In another non-limiting embodiment of another method of forming the gap forming apparatus 812 according to the present invention, an inorganic solid lubricant 852, such as powdered hexagonal boron nitride, includes one or more powder metals. And / or drill bits 813 formed through carbides, sintering aids and known powder metallurgy methods. For further information, see September 2, 1991, Newmedia International Japan, Japanese New Materials High-Performance Ceramic, "Cemented Carbide with Self-Lubricant Boron Nitride."

Those skilled in the art will appreciate that the gap forming device 812 as mentioned above can be used in any method of forming gaps in the electronic support, or alternatively can also be used in conventional gap formation processes. In particular, when the gap forming device 812 is used to form a gap in the electronic support, the electronic support is a gap having a drill bit having an outer surface at least partially coated with a coating material containing hexagonal boron nitride. It is located in the registry of the forming apparatus (1). The gap forming device contacts (2) at least a portion of the first side of the electronic support. A gap extending at least partially through the electronic support is formed through the at least first side of the electronic support (3).

The present invention further pays attention to the fabrication of electronic supports and printed circuit boards using the gap forming method mentioned above in detail.

The following examples illustrate non-limiting embodiments of the invention.

Yes

A series of electrical grade prepregs and laminates embodying the features of the present invention were prepared through the following procedure.

Laminate A: An electric grade 7628-style E-glass fabric, heat-washed and silane-finished, was injected and manufactured by Nelco International Corporation using commercial prepregging equipment and techniques to form prepregs. B-step curing (ie, partially curing). The injection resin was a FR-4 epoxy resin with a Tg of 140 ° C. and designated 4000-2 epoxy resin by Nelco. Eight prepregs were laminated between the press plates of the laminating press. At this time, 1oz of copper thin film was placed on the top and bottom of the stack. The press plates of the laminating press were preheated to a temperature of 93 ° C. (200 degrees Fahrenheit) and the stack was pressurized for 4 minutes at a pressure of 0.1 MPa (16 psi). The temperature was increased at a rate of 4.4 ° C. (8 ° F.) to 6.6 ° C. (12 ° F.) until the press plates reached 177 ° C. (350 ° F.).

The laminating pressure is increased to 2.3 MPa (350 psi) and maintained for 60 minutes. The temperature of the laminate is lowered by circulating water around the press plates for 25 minutes. At this time, the laminating pressure is maintained as it is. Then, the pressure is released and the laminate is removed from the laminating press. Next, the laminate is cut out to form laminate A. The glass component contained in each laminate accounts for 60 to 65% by weight. Laminate A is 45.7 cm wide by 61.0 cm long (ie, 18 inches wide by 24 inches long).

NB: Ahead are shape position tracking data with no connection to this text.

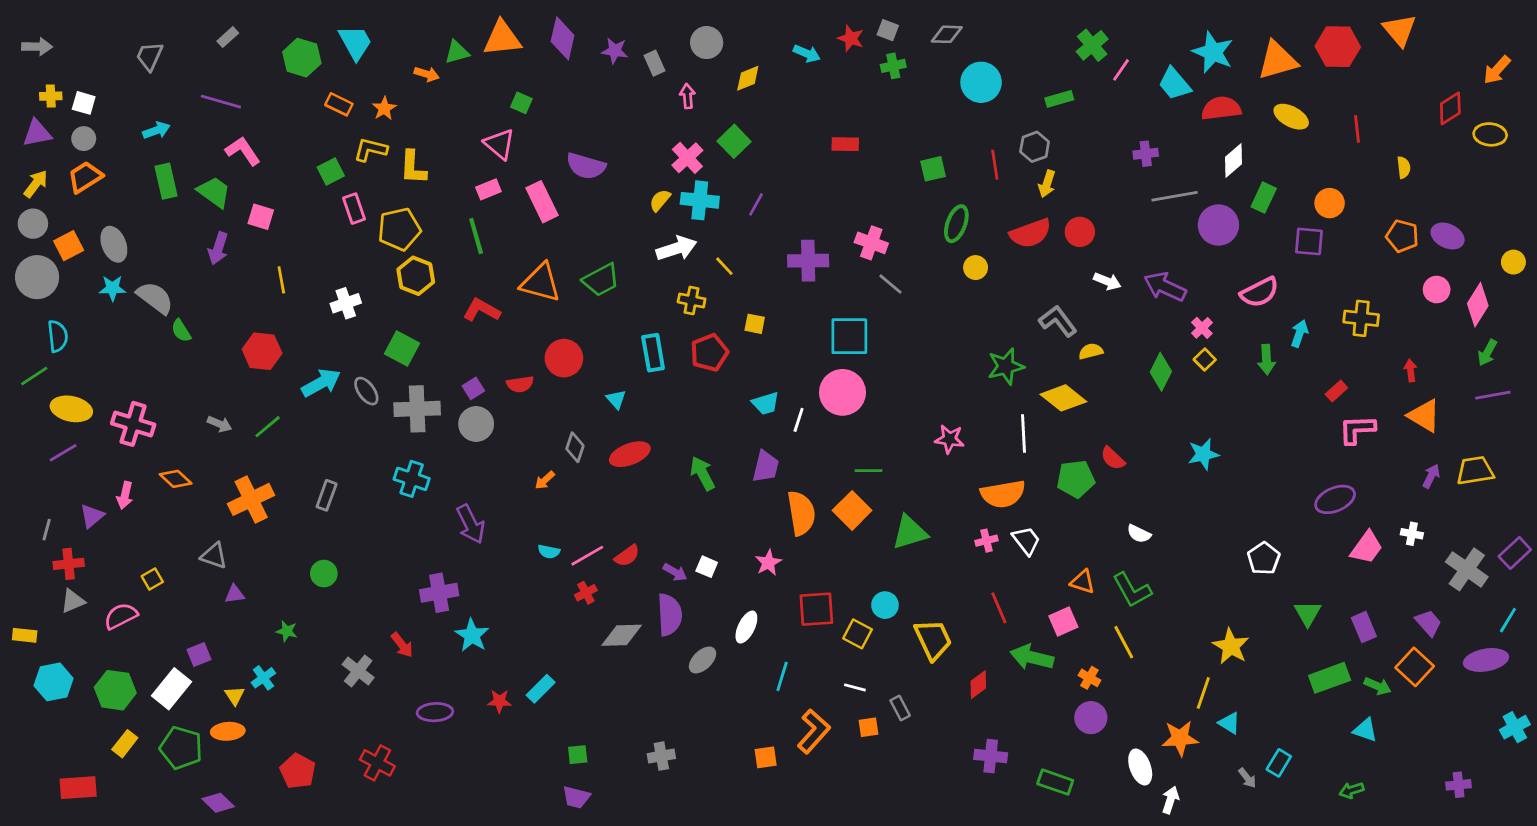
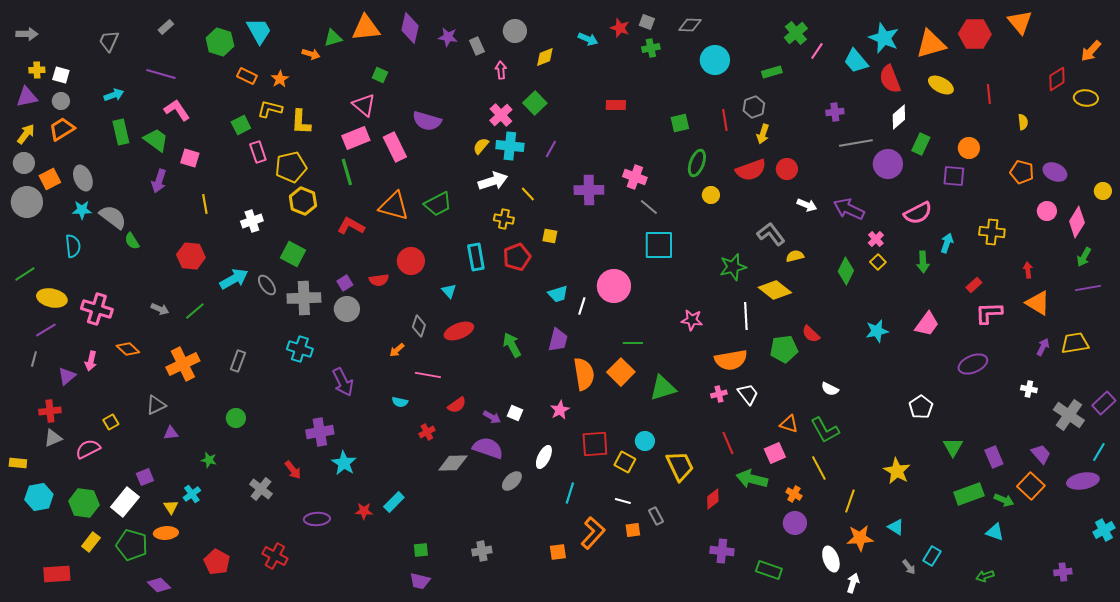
red semicircle: (1221, 108) -> (890, 79), turned -104
pink rectangle: (488, 189) -> (356, 138), size x1.5
cyan semicircle: (58, 336) -> (73, 246), moved
cyan square: (849, 336) -> (659, 245), moved
gray line: (47, 530) -> (34, 359), moved
pink trapezoid: (1367, 547) -> (927, 324), moved
gray triangle: (214, 556) -> (156, 405), turned -45
pink line: (587, 556) -> (428, 375), moved, turned 40
purple semicircle: (670, 615) -> (488, 448), turned -68
yellow line: (1203, 693) -> (850, 501), moved

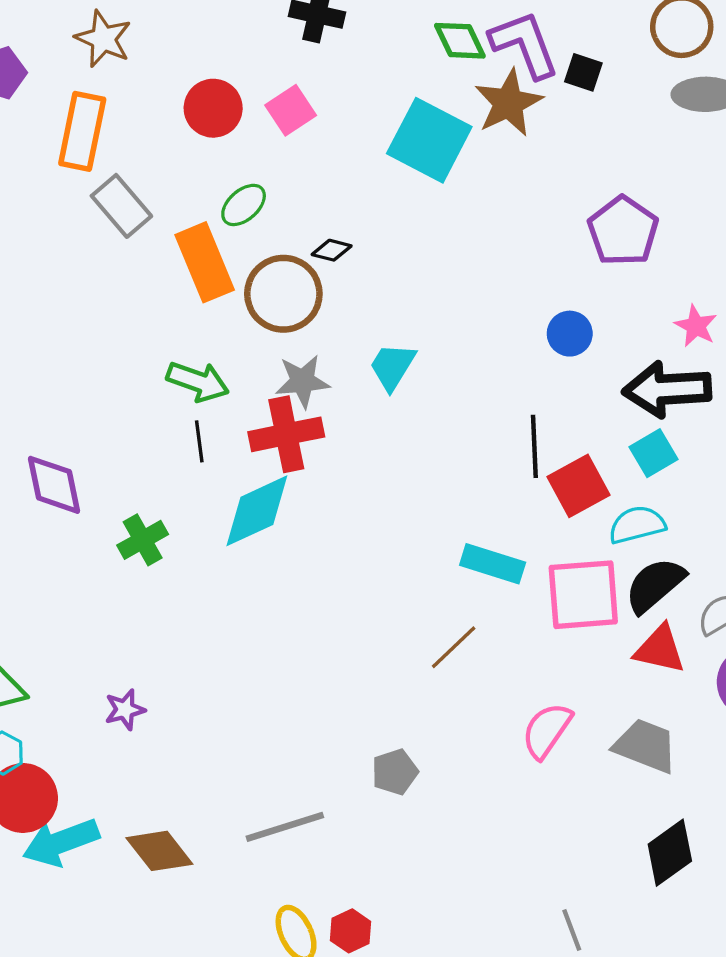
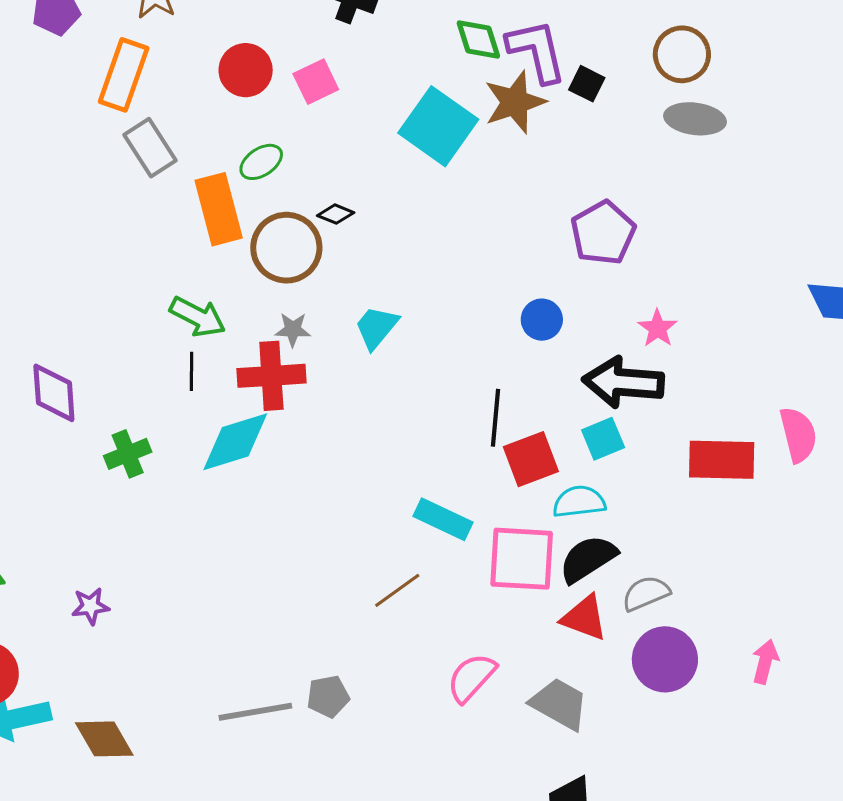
gray star: (302, 381) -> (293, 330), size x0.7
gray line: (285, 827) -> (255, 712), moved

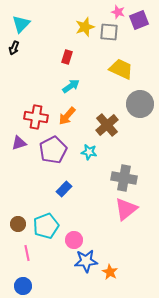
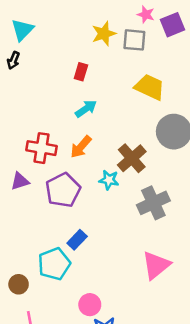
cyan star: (89, 152) -> (109, 180), moved
gray cross: (124, 178) -> (153, 203), moved, turned -35
cyan pentagon: (46, 226) -> (54, 264), moved

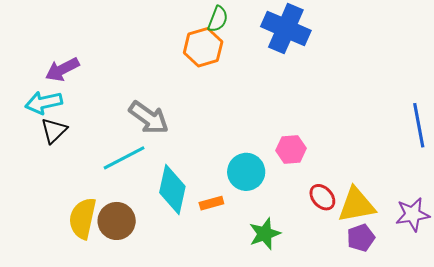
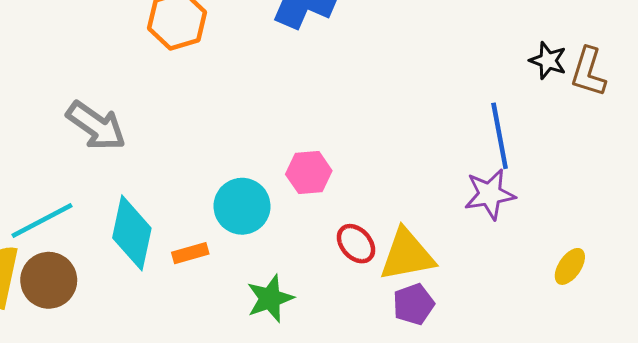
cyan line: (124, 158) -> (42, 221), moved
purple star: (413, 214) -> (490, 194), moved

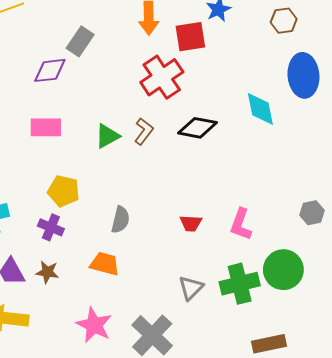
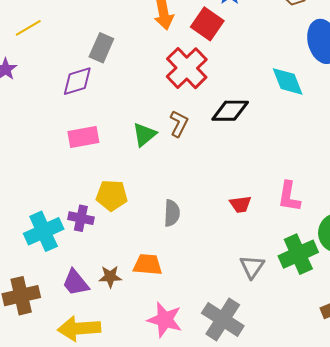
red square: (190, 37) -> (207, 24), turned -36
purple cross: (51, 227) -> (81, 218), moved
orange trapezoid: (105, 264) -> (148, 265), moved

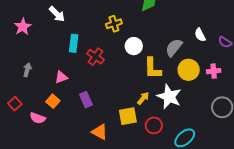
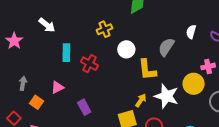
white semicircle: (200, 35) -> (191, 32), turned 48
yellow circle: (189, 70) -> (194, 84), moved
orange square: (53, 101) -> (37, 102), moved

Laminate B: A layer of boron nitride was prepared in the same manner using the same material as laminate A, except that each prepreg set was applied between each of the prepreg layers, i.e., the eight pregreg layers and the seven boron nitride layers. In particular, each boron nitride layer is applied manually by spraying the main surfaces of the seven prepregs with a boron nitride aerosol lubricant until a visible inspection is seen in a range. Boron nitride aerosol lubricants are commercially available from ZYP Coatings, Inc., Oak Ridge, Tennessee and include boron nitride, acetone and propellants. The total amount of boron nitride included in the seven layers is 50 to 70 g. Boron nitride does not apply to any side of the prepreg that terminates as the outer major side of the laminate. Because spray coating is applied manually, the amount of boron nitride varies from layer to layer, from laminate to laminate. However, it is believed that boron nitride in the range of 2.56 to 3.58 mg per square cm of prepreg will be included in each layer. The glass component contained in each laminate accounts for 70 to 75% by weight.

Laminate C: Brushes are applied to uniformly apply and disperse 120 g of Nelco 4000-2 FR-4 epoxy resin to the fabric in a 7628 style E-glass fabric 50.8 cm wide by 68.6 cm wide (ie, 20 inches wide by 27 inches wide). Coating manually. The coated fabric was B-staged in an air circulation oven for 3 to 5 minutes at a temperature of 154 ° C. (310 degrees Fahrenheit) to form prepreg. The fabric was heat-washed and silane-finished to make an electric grade 7628-style fabric, commercially available from Bedford Weaving, Lynchburg, VA. Laminates were then formed by stacking and pressing eight prepregs and two copper thin films together in the same manner as laminate A. The glass component contained in each laminate accounts for 70 to 75% by weight.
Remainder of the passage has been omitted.